'The Enormous Egg' was originally a children's novel by Oliver Butterworth, who wrote a few books for young readers during breaks from his career in New England as a full-time professor of English and Latin. 'The Enormous Egg' was his most popular book; he wrote a sequel called 'The Narrow Passage' (note the contrasting titles) which featured the same boy protagonist ... but without the dinosaur who features so prominently in 'The Enormous Egg'.
This 1968 TV special is a simplified version of Butterworth's novel. Nate Twitchell is a 12-year-old boy who lives on his family's farm in Freedom, New Hampshire. The family raise chickens, but one hen is Nate's personal pet. One summer morning, Nate's hen lays an egg that is much larger than usual, and the wrong shape and colour. Conveniently, a professor of palaeontology just happens to be holidaying nearby. He examines the egg and, with great excitement, makes Nate promise to notify him as soon as it hatches.
When the eggshell opens, out steps a baby triceratops!

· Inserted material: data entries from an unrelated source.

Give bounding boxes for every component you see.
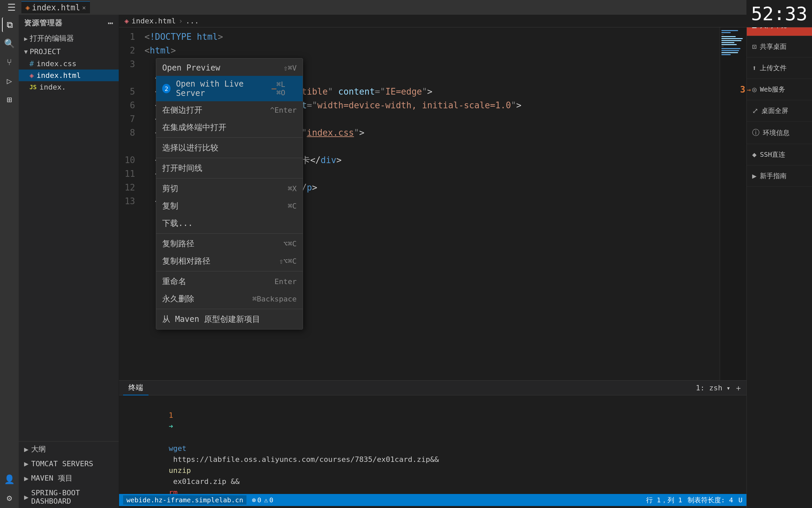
menu-copy-path-shortcut: ⌥⌘C: [283, 240, 297, 248]
js-file-icon: JS: [30, 84, 37, 91]
hamburger-menu-icon[interactable]: ☰: [4, 0, 19, 15]
menu-divider-5: [156, 271, 303, 271]
share-desktop-label: 共享桌面: [760, 42, 786, 51]
web-service-icon: ◎: [752, 85, 757, 94]
extensions-icon[interactable]: ⊞: [2, 92, 17, 107]
menu-copy-path-label: 复制路径: [162, 238, 194, 249]
css-file-icon: #: [30, 59, 34, 68]
menu-live-server-label: Open with Live Server: [176, 79, 268, 98]
explorer-icon[interactable]: ⧉: [2, 17, 17, 32]
activity-bar-bottom: 👤 ⚙: [2, 472, 17, 505]
chevron-springboot-icon: ▶: [24, 493, 29, 501]
editor-area: ◈ index.html › ... 1 2 3 5 6 7 8 10 11 1…: [119, 15, 746, 508]
cursor-position[interactable]: 行 1，列 1: [646, 496, 682, 505]
menu-copy-relative-path[interactable]: 复制相对路径 ⇧⌥⌘C: [156, 252, 303, 270]
sidebar-more-icon[interactable]: ⋯: [108, 18, 113, 28]
file-name-html: index.html: [36, 71, 81, 80]
fullscreen-label: 桌面全屏: [762, 106, 788, 115]
tab-label: index.html: [32, 3, 80, 12]
breadcrumb-separator: ›: [178, 17, 183, 25]
sidebar-outline-section[interactable]: ▶ 大纲: [19, 441, 119, 457]
menu-open-live-server[interactable]: 2 Open with Live Server — ⌘L ⌘O: [156, 76, 303, 101]
file-item-html[interactable]: ◈ index.html: [19, 70, 119, 81]
settings-icon[interactable]: ⚙: [2, 491, 17, 505]
terminal-add-icon[interactable]: ＋: [734, 383, 742, 393]
ssh-button[interactable]: ◆ SSH直连: [747, 144, 812, 165]
indent-label[interactable]: 制表符长度: 4: [688, 496, 733, 505]
fullscreen-button[interactable]: ⤢ 桌面全屏: [747, 100, 812, 122]
menu-live-server-shortcut: ⌘L ⌘O: [277, 80, 297, 97]
menu-open-timeline[interactable]: 打开时间线: [156, 159, 303, 177]
menu-copy-path[interactable]: 复制路径 ⌥⌘C: [156, 235, 303, 252]
file-item-css[interactable]: # index.css: [19, 58, 119, 70]
account-icon[interactable]: 👤: [2, 472, 17, 486]
terminal-tab-terminal[interactable]: 终端: [123, 381, 149, 395]
menu-open-preview[interactable]: Open Preview ⇧⌘V: [156, 60, 303, 76]
web-service-step-badge: 3: [740, 85, 745, 95]
search-icon[interactable]: 🔍: [2, 36, 17, 51]
web-service-button[interactable]: 3 → ◎ Web服务: [747, 79, 812, 100]
guide-button[interactable]: ▶ 新手指南: [747, 165, 812, 187]
chevron-maven-icon: ▶: [24, 474, 29, 482]
warning-icon: ⚠: [264, 496, 268, 504]
tab-close-icon[interactable]: ✕: [82, 4, 86, 11]
open-editors-section[interactable]: ▶ 打开的编辑器: [19, 32, 119, 45]
right-sidebar: 52:33 ■ 关闭环境 ⊡ 共享桌面 ⬆ 上传文件 3 → ◎ Web服务 ⤢…: [746, 15, 812, 508]
code-line-1: <!DOCTYPE html>: [139, 30, 720, 44]
menu-rename[interactable]: 重命名 Enter: [156, 273, 303, 290]
code-line-2: <html>: [139, 44, 720, 57]
outline-label: 大纲: [31, 444, 46, 454]
project-label: PROJECT: [30, 47, 61, 56]
share-desktop-button[interactable]: ⊡ 共享桌面: [747, 36, 812, 57]
terminal-shell-dropdown-icon[interactable]: ▾: [726, 384, 730, 392]
terminal-number-1: 1: [169, 411, 173, 419]
env-info-button[interactable]: ⓘ 环境信息: [747, 122, 812, 144]
encoding-label[interactable]: U: [738, 496, 742, 504]
project-section[interactable]: ▼ PROJECT: [19, 45, 119, 58]
sidebar: 资源管理器 ⋯ ▶ 打开的编辑器 ▼ PROJECT # index.css ◈…: [19, 15, 119, 508]
web-service-label: Web服务: [760, 85, 785, 94]
fullscreen-icon: ⤢: [752, 107, 758, 115]
menu-cut-label: 剪切: [162, 183, 178, 194]
guide-icon: ▶: [752, 172, 757, 180]
menu-download[interactable]: 下载...: [156, 215, 303, 232]
sidebar-tomcat-section[interactable]: ▶ TOMCAT SERVERS: [19, 457, 119, 471]
status-errors[interactable]: ⊗ 0 ⚠ 0: [252, 496, 273, 504]
menu-open-preview-shortcut: ⇧⌘V: [283, 64, 297, 72]
sidebar-maven-section[interactable]: ▶ MAVEN 项目: [19, 471, 119, 486]
upload-file-button[interactable]: ⬆ 上传文件: [747, 57, 812, 79]
ssh-icon: ◆: [752, 151, 757, 159]
context-menu[interactable]: Open Preview ⇧⌘V 2 Open with Live Server…: [156, 58, 303, 330]
sidebar-springboot-section[interactable]: ▶ SPRING-BOOT DASHBOARD: [19, 486, 119, 508]
menu-delete-shortcut: ⌘Backspace: [252, 295, 297, 303]
menu-delete[interactable]: 永久删除 ⌘Backspace: [156, 290, 303, 307]
springboot-label: SPRING-BOOT DASHBOARD: [31, 489, 113, 505]
tab-index-html[interactable]: ◈ index.html ✕: [22, 1, 90, 13]
terminal-tab-label: 终端: [128, 383, 143, 392]
env-info-icon: ⓘ: [752, 128, 760, 138]
guide-label: 新手指南: [760, 171, 786, 180]
menu-download-label: 下载...: [162, 218, 193, 228]
open-editors-label: 打开的编辑器: [30, 33, 74, 43]
sidebar-header: 资源管理器 ⋯: [19, 15, 119, 32]
menu-open-side[interactable]: 在侧边打开 ^Enter: [156, 101, 303, 119]
menu-divider-4: [156, 233, 303, 234]
activity-bar: ⧉ 🔍 ⑂ ▷ ⊞ 👤 ⚙: [0, 15, 19, 508]
sidebar-title: 资源管理器: [24, 18, 63, 28]
menu-select-compare[interactable]: 选择以进行比较: [156, 139, 303, 157]
file-item-js[interactable]: JS index.: [19, 81, 119, 93]
terminal-line-1: 1 ➜ wget https://labfile.oss.aliyuncs.co…: [124, 399, 741, 494]
menu-cut[interactable]: 剪切 ⌘X: [156, 180, 303, 197]
menu-copy[interactable]: 复制 ⌘C: [156, 197, 303, 215]
terminal-content[interactable]: 1 ➜ wget https://labfile.oss.aliyuncs.co…: [119, 395, 746, 494]
menu-open-timeline-label: 打开时间线: [162, 163, 202, 173]
source-control-icon[interactable]: ⑂: [2, 55, 17, 70]
terminal-tab-right: 1: zsh ▾ ＋: [696, 383, 742, 393]
menu-rename-label: 重命名: [162, 276, 186, 287]
chevron-tomcat-icon: ▶: [24, 460, 29, 468]
share-desktop-icon: ⊡: [752, 42, 757, 51]
menu-open-terminal[interactable]: 在集成终端中打开: [156, 119, 303, 136]
menu-create-maven[interactable]: 从 Maven 原型创建新项目: [156, 310, 303, 328]
status-domain[interactable]: webide.hz-iframe.simplelab.cn: [123, 495, 246, 505]
run-debug-icon[interactable]: ▷: [2, 74, 17, 88]
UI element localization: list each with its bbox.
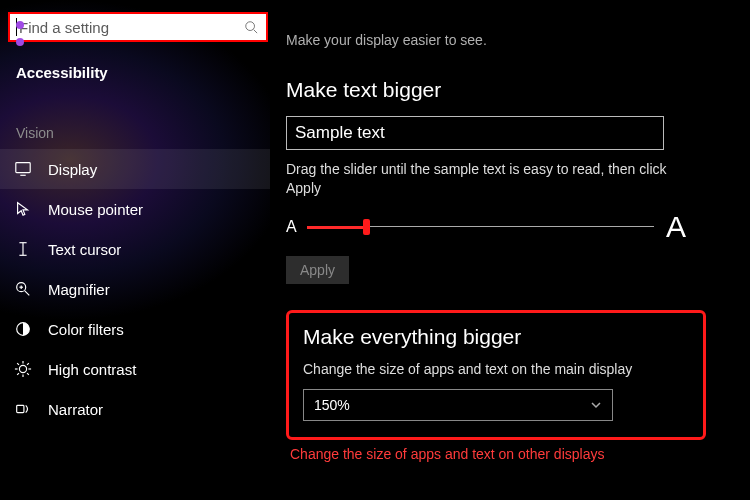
slider-label-small: A [286,218,297,236]
scale-dropdown[interactable]: 150% [303,389,613,421]
svg-point-12 [19,365,26,372]
sidebar-section-label: Vision [0,89,270,149]
text-size-slider-row: A A [286,210,686,244]
svg-rect-2 [16,163,30,173]
heading-make-everything-bigger: Make everything bigger [303,325,689,349]
search-container: Find a setting [0,0,270,48]
slider-filled-track [307,226,367,229]
slider-thumb[interactable] [363,219,370,235]
sample-text-box: Sample text [286,116,664,150]
make-everything-bigger-section: Make everything bigger Change the size o… [286,310,706,440]
text-cursor-icon [14,240,32,258]
sidebar: Find a setting Accessibility Vision Disp… [0,0,270,500]
sidebar-item-mouse-pointer[interactable]: Mouse pointer [0,189,270,229]
sidebar-item-label: Color filters [48,321,124,338]
sidebar-item-label: Display [48,161,97,178]
sidebar-title: Accessibility [0,48,270,89]
highlight-dot [16,21,24,29]
other-displays-link[interactable]: Change the size of apps and text on othe… [290,446,722,462]
slider-label-big: A [666,210,686,244]
display-icon [14,160,32,178]
sidebar-item-label: Narrator [48,401,103,418]
apply-button[interactable]: Apply [286,256,349,284]
sidebar-item-color-filters[interactable]: Color filters [0,309,270,349]
text-size-slider[interactable] [307,225,654,229]
mouse-pointer-icon [14,200,32,218]
sidebar-item-narrator[interactable]: Narrator [0,389,270,429]
sidebar-item-label: Text cursor [48,241,121,258]
magnifier-icon [14,280,32,298]
svg-line-1 [254,30,258,34]
svg-line-19 [17,373,19,375]
sidebar-item-label: Magnifier [48,281,110,298]
everything-bigger-description: Change the size of apps and text on the … [303,361,689,377]
narrator-icon [14,400,32,418]
slider-empty-track [367,226,654,227]
sidebar-item-magnifier[interactable]: Magnifier [0,269,270,309]
search-icon [244,20,258,34]
svg-rect-21 [17,405,24,412]
svg-line-20 [27,363,29,365]
search-input[interactable]: Find a setting [8,12,268,42]
svg-line-8 [25,291,30,296]
sidebar-item-label: Mouse pointer [48,201,143,218]
svg-point-0 [246,22,255,31]
sidebar-item-display[interactable]: Display [0,149,270,189]
high-contrast-icon [14,360,32,378]
highlight-dot [16,38,24,46]
svg-line-17 [17,363,19,365]
sidebar-item-high-contrast[interactable]: High contrast [0,349,270,389]
heading-make-text-bigger: Make text bigger [286,78,722,102]
intro-text: Make your display easier to see. [286,32,722,48]
scale-dropdown-value: 150% [314,397,350,413]
chevron-down-icon [590,399,602,411]
sidebar-item-text-cursor[interactable]: Text cursor [0,229,270,269]
color-filters-icon [14,320,32,338]
slider-instruction: Drag the slider until the sample text is… [286,160,686,198]
main-content: Make your display easier to see. Make te… [270,0,750,500]
sidebar-item-label: High contrast [48,361,136,378]
search-placeholder: Find a setting [19,19,109,36]
svg-line-18 [27,373,29,375]
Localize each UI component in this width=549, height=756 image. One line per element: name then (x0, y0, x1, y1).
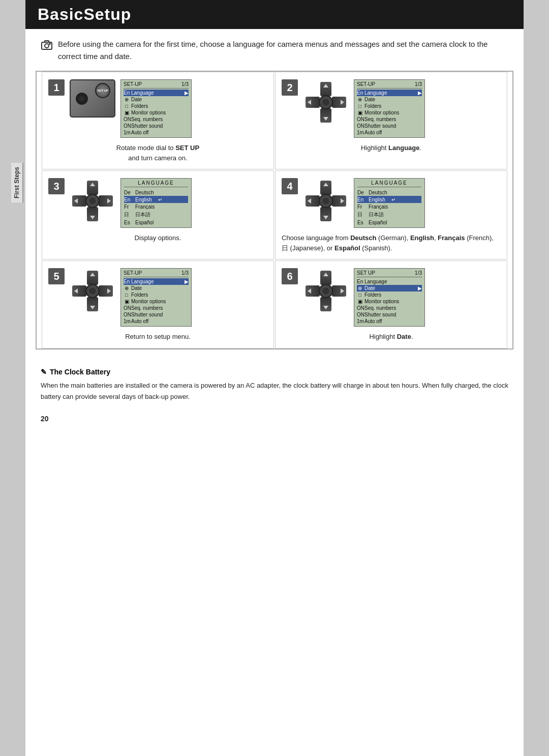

Nate's hen has given birth to a throwback. (Birds aren't descended from triceratops, but who's counting?) Nate names the triceratops Uncle Beazley (how can he tell it's a male?) and in an amazingly short time the baby saurian grows to adult size... very large adult size.
The most interesting thing in this TV adaptation is, of course, the triceratops. 'The Enormous Egg' could be sub-titled 'The Microscopic Production Budget'. I think they spent about 29 cents on the dinosaur ... and yet all of the dinosaur sequences are very impressively done. The triceratops in this film is 'played' by a huge dinosaur-shaped piece of moulded fibreglass which does NOT have articulated limbs, so the individual portions of the triceratops cannot move separately. The thing is like a child's toy plastic dinosaur (all in one piece) except that it's life-size.
Intriguingly, the director (a woman whose name I've never encountered elsewhere) shoots these sequences from very close to the dinosaur's body, almost from the dinosaur's viewpoint. We see the dinosaur moving along, following young Nate ... and it's not immediately obvious that the unarticulated lump is being towed along by stagehands out of camera range.
Another aspect of this TV special's extremely low budget is the use of voice-over narration throughout, with all the on-screen actors filmed silent.
Late in the film, Nate takes his pet triceratops to Washington and brings him onto the floor of the Senate so that all the Senators can meet the dinosaur. The narrator directs our attention to the Vice President (the President of the Senate), and the camera cuts to a brief insert shot of somebody resembling Hubert Humphrey, who was Vice President at the time.
UPDATE: I thank correspondent Don Smith for information about the impressive (and expensive) triceratops in this micro-budget telefilm. 'Uncle Beazley' was originally one of nine life-size fibreglass dinosaurs (of different species) made for the Sinclair Oil company's pavilion at the 1964 New York City World's Fair. (Sinclair Oil, fossil fuel, dinosaurs, geddit?) After the World's Fair, Sinclair kindly donated the dinos to various U.S. museums. As of 2007, 'Uncle Beazley' holds court near Lemur Island at Washington, D.C.'s National Zoo.
I'll rate 'The Enormous Egg' 6 out of 10. I should like to recommend this TV movie as children's viewing ... but if your kids are jaded by the big-budget special-effects in movies like 'Jurassic Park', they'll just laugh at the low-tech dinosaur in 'The Enormous Egg'.